The Royal Canadian Mounted Police (RCMP) arrested Alexander Connor Moucka (Alexander Connor Moucka), a hacker suspected of carrying out large-scale attacks on Snowflake cloud systems. The crime, carried out under the aliases Judische and Waifu, led to the biggest data breaches of the year, including Ticketmaster and AT&T.
According to Mandiant, the hacker organized a series of attacks on Snowflake accounts through the use of infostealer malware, which allowed him to steal passwords and gain access to more than a hundred accounts. Companies like Santander Bank, Advance Auto Parts, and even Ticketmaster were affected, with more than half a billion records made available by the leak. Snowflake was not directly attacked, but many customer accounts were only protected by one-factor authentication, making it much easier for hackers to gain access.

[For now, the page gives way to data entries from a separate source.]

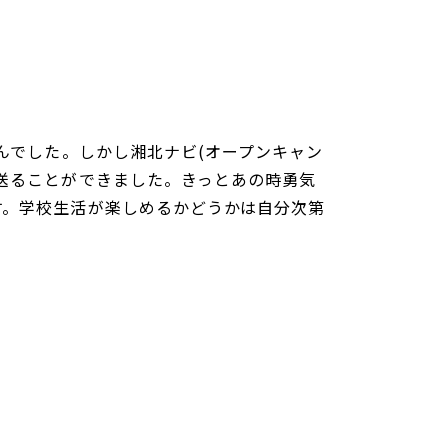
んでした。しかし湘北ナビ(オープンキャン
送ることができました。きっとあの時勇気
す。学校生活が楽しめるかどうかは自分次第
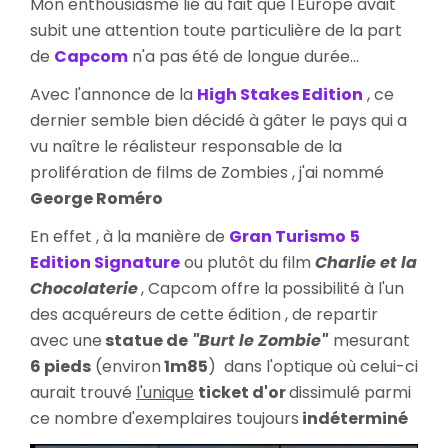
Mon enthousiasme lié au fait que l'Europe avait
Dea
subit une attention toute particulière de la part
Risin
de
Capcom
n'a pas été de longue durée...
2
Avec l'annonce de la
High Stakes Edition
, ce
dernier semble bien décidé à gâter le pays qui a
vu naître le réalisteur responsable de la
prolifération de films de Zombies , j'ai nommé
George Roméro
En effet , à la manière de
Gran Turismo
5
Edition Signature
ou plutôt du film
Charlie et la
Chocolaterie
, Capcom offre la possibilité à l'un
des acquéreurs de cette édition , de repartir
avec une
statue de
"Burt le Zombie"
mesurant
6 pieds
(environ
1m85
) dans l'optique où celui-ci
aurait trouvé
l'unique
ticket d'or
dissimulé parmi
ce nombre d'exemplaires toujours
indéterminé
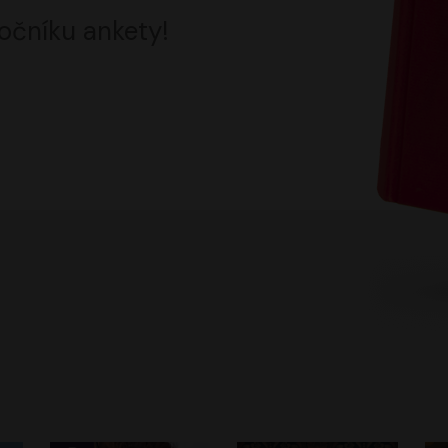
očníku ankety!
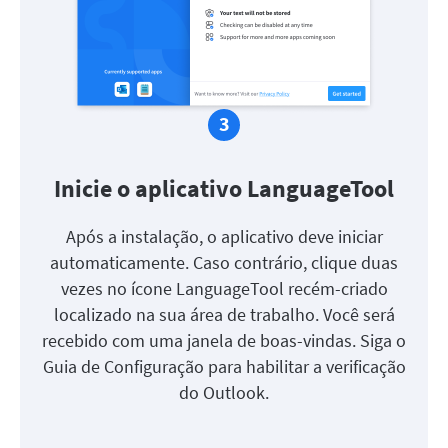
Inicie o aplicativo LanguageTool
Após a instalação, o aplicativo deve iniciar
automaticamente. Caso contrário, clique duas
vezes no ícone LanguageTool recém-criado
localizado na sua área de trabalho. Você será
recebido com uma janela de boas-vindas. Siga o
Guia de Configuração para habilitar a verificação
do Outlook.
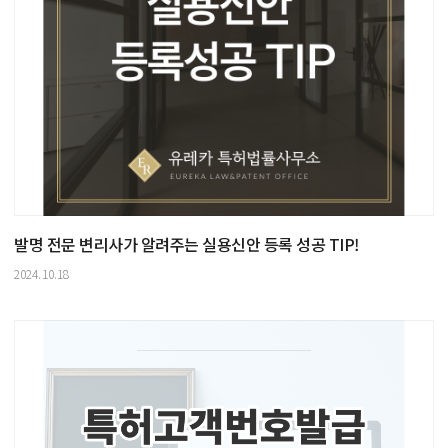
발명 전문 변리사가 알려주는 실용신안 등록 성공 TIP!
2024.10.18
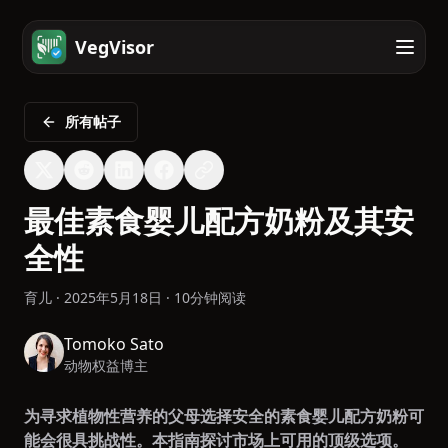
VegVisor
所有帖子
最佳素食婴儿配方奶粉及其安
全性
育儿
·
2025年5月18日
·
10分钟阅读
Tomoko Sato
动物权益博主
为寻求植物性营养的父母选择安全的素食婴儿配方奶粉可
能会很具挑战性。本指南探讨市场上可用的顶级选项。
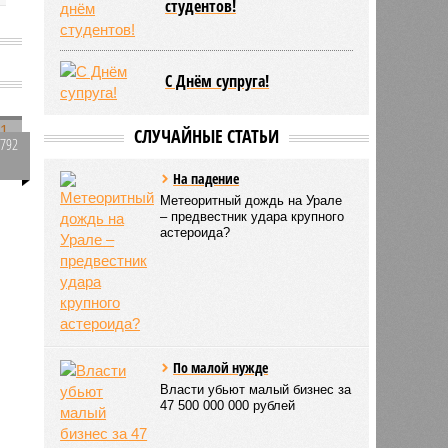
студентов!
С Днём супруга!
СЛУЧАЙНЫЕ СТАТЬИ
2792
0
На падение
Метеоритный дождь на Урале
– предвестник удара крупного
астероида?
По малой нужде
Власти убьют малый бизнес за
47 500 000 000 рублей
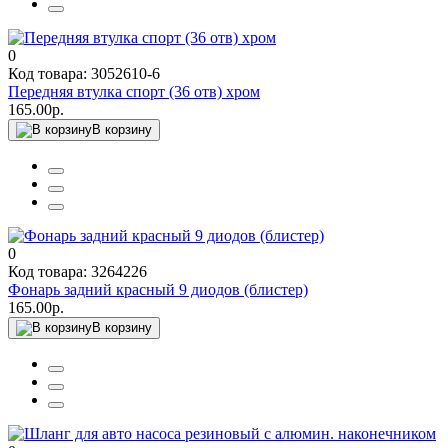
0
Код товара: 3052610-6
Передняя втулка спорт (36 отв) хром
165.00р.
В корзину
0
Код товара: 3264226
Фонарь задний красный 9 диодов (блистер)
165.00р.
В корзину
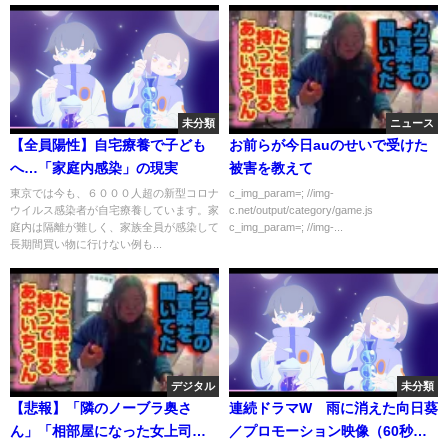
未分類
ニュース
【全員陽性】自宅療養で子ども
お前らが今日auのせいで受けた
へ…「家庭内感染」の現実
被害を教えて
東京では今も、６０００人超の新型コロナ
c_img_param=; //img-
ウイルス感染者が自宅療養しています。家
c.net/output/category/game.js
庭内は隔離が難しく、家族全員が感染して
c_img_param=; //img-...
長期間買い物に行けない例も...
デジタル
未分類
【悲報】「隣のノーブラ奥さ
連続ドラマW 雨に消えた向日葵
ん」「相部屋になった女上司」
／プロモーション映像（60秒）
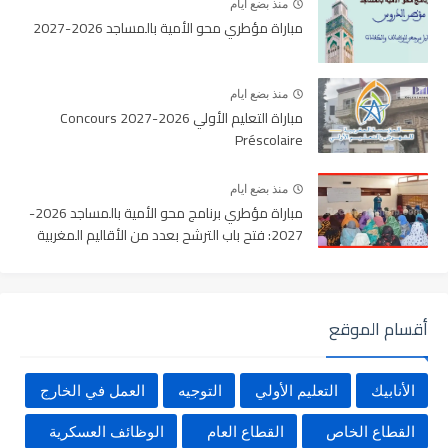
منذ بضع ايام
مباراة مؤطري محو الأمية بالمساجد 2026-2027
منذ بضع ايام
مباراة التعليم الأولي 2026-2027 Concours
Préscolaire
منذ بضع ايام
مباراة مؤطري برنامج محو الأمية بالمساجد 2026-
2027: فتح باب الترشح بعدد من الأقاليم المغربية
أقسام الموقع
الأنابيك
التعليم الأولي
التوجيه
العمل في الخارج
القطاع الخاص
القطاع العام
الوظائف العسكرية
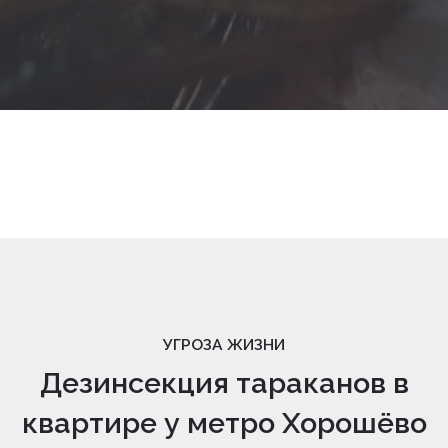
УГРОЗА ЖИЗНИ
Дезинсекция тараканов в
квартире у метро Хорошёво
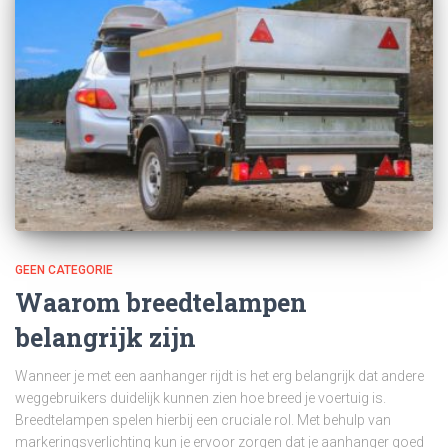
GEEN CATEGORIE
Waarom breedtelampen
belangrijk zijn
Wanneer je met een aanhanger rijdt is het erg belangrijk dat andere
weggebruikers duidelijk kunnen zien hoe breed je voertuig is.
Breedtelampen spelen hierbij een cruciale rol. Met behulp van
markeringsverlichting kun je ervoor zorgen dat je aanhanger goed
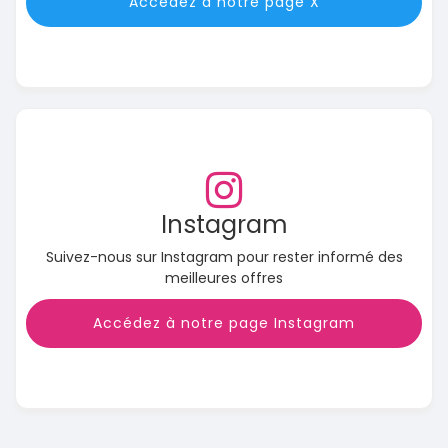
Accédez à notre page X
Instagram
Suivez-nous sur Instagram pour rester informé des
meilleures offres
Accédez à notre page Instagram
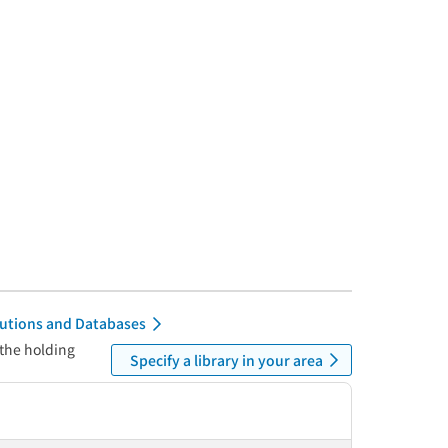
itutions and Databases
 the holding
Specify a library in your area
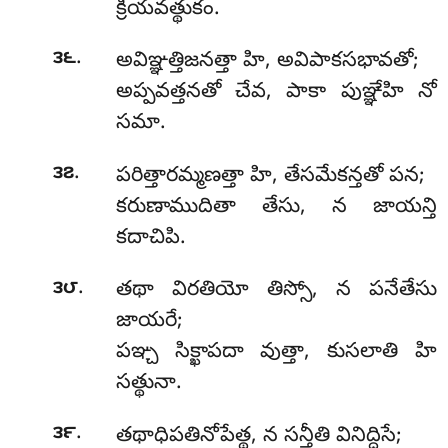
క్రియవత్థుకం.
.
౩౬
అవిఞ్ఞత్తిజనత్తా హి, అవిపాకసభావతో;
అప్పవత్తనతో చేవ, పాకా పుఞ్ఞేహి నో
సమా.
.
౩౭
పరిత్తారమ్మణత్తా హి, తేసమేకన్తతో పన;
కరుణాముదితా తేసు, న జాయన్తి
కదాచిపి.
.
౩౮
తథా విరతియో తిస్సో, న పనేతేసు
జాయరే;
పఞ్చ సిక్ఖాపదా వుత్తా, కుసలాతి హి
సత్థునా.
.
౩౯
తథాధిపతినోపేత్థ, న సన్తీతి వినిద్దిసే;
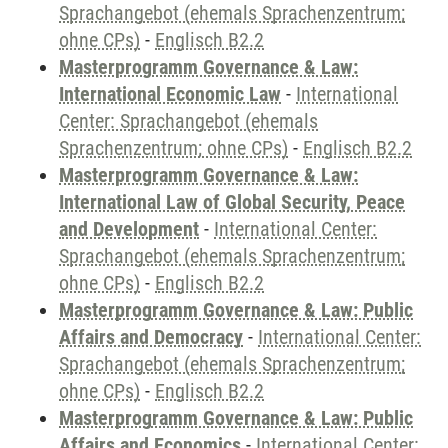
Sprachangebot (ehemals Sprachenzentrum;
ohne CPs)
-
Englisch B2.2
Masterprogramm Governance & Law:
International Economic Law
-
International
Center: Sprachangebot (ehemals
Sprachenzentrum; ohne CPs)
-
Englisch B2.2
Masterprogramm Governance & Law:
International Law of Global Security, Peace
and Development
-
International Center:
Sprachangebot (ehemals Sprachenzentrum;
ohne CPs)
-
Englisch B2.2
Masterprogramm Governance & Law: Public
Affairs and Democracy
-
International Center:
Sprachangebot (ehemals Sprachenzentrum;
ohne CPs)
-
Englisch B2.2
Masterprogramm Governance & Law: Public
Affairs and Economics
-
International Center:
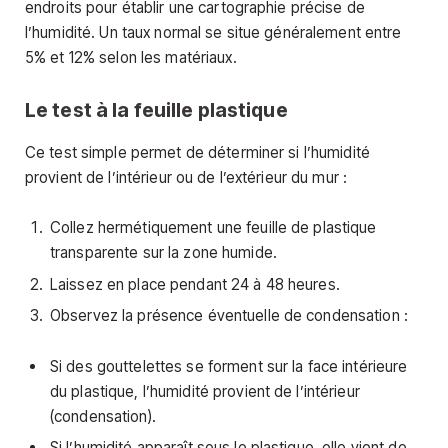
endroits pour établir une cartographie précise de
l’humidité. Un taux normal se situe généralement entre
5% et 12% selon les matériaux.
Le test à la feuille plastique
Ce test simple permet de déterminer si l’humidité
provient de l’intérieur ou de l’extérieur du mur :
Collez hermétiquement une feuille de plastique
transparente sur la zone humide.
Laissez en place pendant 24 à 48 heures.
Observez la présence éventuelle de condensation :
Si des gouttelettes se forment sur la face intérieure
du plastique, l’humidité provient de l’intérieur
(condensation).
Si l’humidité apparaît sous le plastique, elle vient de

The Mandiant report points to UNC5537 as the group responsible for these attacks. According to researchers, this is a financially motivated cybercriminal group whose members operate from North America and Turkey. A total of 165 companies were compromised, and the attacks themselves cost Santander millions of dollars.
In recent months, international law enforcement agencies have intensified their efforts in the fight against hacking, and these arrests are another example of this. At the same time, the incident highlights the need to strengthen security for corporate customers, including the implementation of multi-factor authentication.